Adjuvant treatment for radically resected gastric cancer patients: the vexata quaestio.
Although many advances have been made in the diagnosis and treatment of gastric cancer, the overall outcome for these patients is still disappointing, with a 5-year survival rate of less than 30% in Western countries.
Surgical resection remains the cornerstone of any curative procedure, and radical gastrectomy with extended lymphadenectomy is now recognised as a reasonably safe procedure. However, the prognosis for patients with locally advanced gastric cancer remains poor, even after potentially curative resection, with a high risk of locoregional and/or distant recurrence, which occurs in almost 60% of patients who undergo R0 resection [1-3].
This highlights the fact that surgery alone is unable to eradicate all locoregional disease and emphasises the need for evaluation of complementary strategies to prevent relapse and to improve survival for gastric cancer patients, either pre-, peri- or postoperatively.
Recently, new data focusing on the extent of gastric resection and on the role of additional treatments has become available and gives new hope for an improved outcome for patients with gastric cancer.

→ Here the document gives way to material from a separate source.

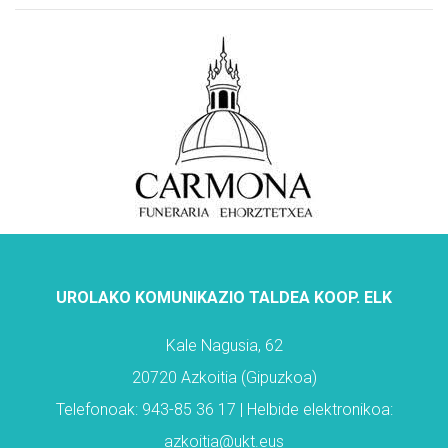
UROLAKO KOMUNIKAZIO TALDEA KOOP. ELK
Kale Nagusia, 62
20720 Azkoitia (Gipuzkoa)
Telefonoak: 943-85 36 17 | Helbide elektronikoa:
azkoitia@ukt.eus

The MAGIC trial strongly suggested that the ECF regimen (epirubicin, cisplatin and protracted 5-FU every 3 weeks) given perioperatively (three cycles of preoperative chemotherapy, followed by surgery, followed by three cycles of postoperative chemotherapy) could represent an attractive treatment option for patients with resectable gastric cancer. Patients receiving perioperative chemotherapy had a significantly better overall survival and disease-free survival, with 36% of patients treated perioperatively alive at 5 years, compared to 23% of patients who were treated with surgery only. On the other hand, approximately 40% of the patients enrolled in the experimental arm of the MAGIC trial did not receive the planned adjuvant part of systemic therapy, perhaps due to decreased tolerance to chemotherapy observed after gastrectomy .
The value of any medical treatment, administered either pre- or postoperatively, should be considered according to the quality and extent of surgery, which has been shown to significantly influence the outcome of gastric cancer patients [5,6].
The final results of the ACCORD07-FFCD 9703 trial, presented at the ASCO 2007 meeting, confirmed the MAGIC conclusions in 224 patients with adenocarcinoma of the stomach or lower oesophagus: chemotherapy given perioperatively (2-3 cycles of preoperative 5-FU and cisplatin, followed by surgery, followed by 3-4 cycles of the same regimen given postoperatively) improved R0 resection success rates (87% versus 74%) and 5-year disease-free survival and overall survival (34% versus 21% and 38% versus 24% respectively). Even in this trial, as in the MAGIC trial, only 50% of the patients enrolled in the experimental arm received the planned adjuvant part of systemic therapy .
It is important to note that in both these trials patients who received perioperative chemotherapy had a benefit in terms of probability of recovery from disease of about 13% over patients who underwent surgery only (Table 1).
The role of adjuvant therapy in gastric cancer has been extensively studied during the past three decades, attempting to improve the prognosis of patients with gastric cancer who undergo curative surgery. To date, no definitive conclusions have been drawn from randomised clinical trials of adjuvant chemotherapy, because few studies have shown a significant positive impact on survival compared with surgery alone. However, these studies often randomised a low number of patients and are clearly underpowered. More favourable results were reported in Asian studies compared with Western trials, but differences in tumour location, prevalence of early stages, extent of preoperative staging evaluation and a more extensive lymphadenectomy may also account for these differences .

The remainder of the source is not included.